*** Supplied records Section Begins ***

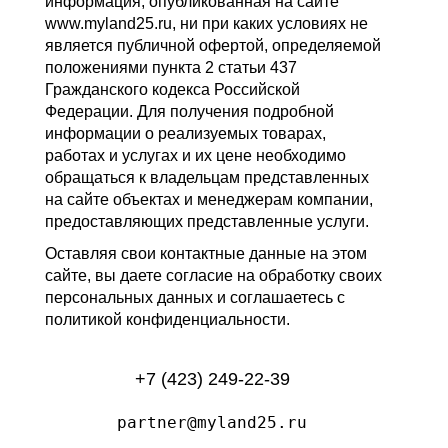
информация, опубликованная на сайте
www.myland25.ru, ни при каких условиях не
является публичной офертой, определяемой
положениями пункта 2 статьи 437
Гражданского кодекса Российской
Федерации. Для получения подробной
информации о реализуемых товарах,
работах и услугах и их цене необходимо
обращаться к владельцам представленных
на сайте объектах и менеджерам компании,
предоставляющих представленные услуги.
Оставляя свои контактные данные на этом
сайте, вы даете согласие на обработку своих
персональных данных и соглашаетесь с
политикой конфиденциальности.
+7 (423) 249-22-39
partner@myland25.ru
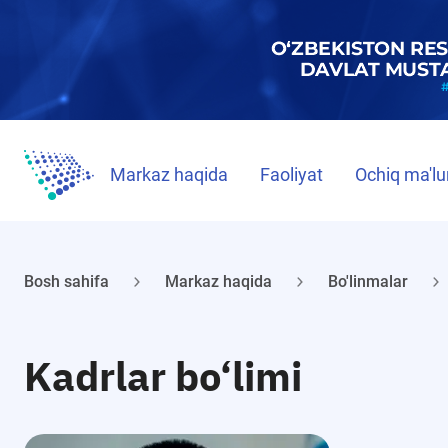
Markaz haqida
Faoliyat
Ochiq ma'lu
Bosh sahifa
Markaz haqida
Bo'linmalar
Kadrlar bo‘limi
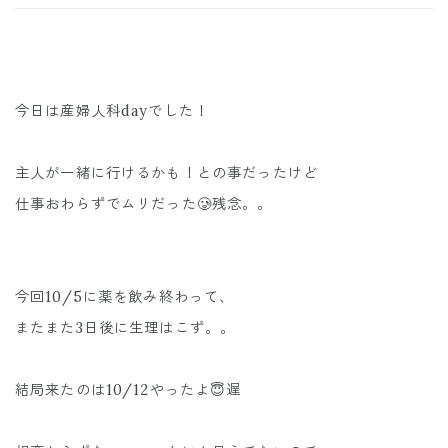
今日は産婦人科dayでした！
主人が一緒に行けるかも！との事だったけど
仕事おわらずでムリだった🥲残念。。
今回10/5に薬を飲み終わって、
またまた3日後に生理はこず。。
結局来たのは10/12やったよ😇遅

*** Supplied records Section Ends ***
*** Supplied records Section Begins ***

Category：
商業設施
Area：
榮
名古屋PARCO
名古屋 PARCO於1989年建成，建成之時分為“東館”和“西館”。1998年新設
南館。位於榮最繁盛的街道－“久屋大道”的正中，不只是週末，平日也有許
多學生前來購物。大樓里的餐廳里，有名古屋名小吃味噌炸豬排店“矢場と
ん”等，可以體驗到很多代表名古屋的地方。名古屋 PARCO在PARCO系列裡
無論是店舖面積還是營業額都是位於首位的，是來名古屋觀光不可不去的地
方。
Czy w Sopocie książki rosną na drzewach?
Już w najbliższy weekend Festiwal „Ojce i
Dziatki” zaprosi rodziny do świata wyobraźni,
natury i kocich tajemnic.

*** Supplied records Section Ends ***

What needs to be done
How many lines of the data include the word "сайте"? Reply with the number and nothing else.

Solved problem
3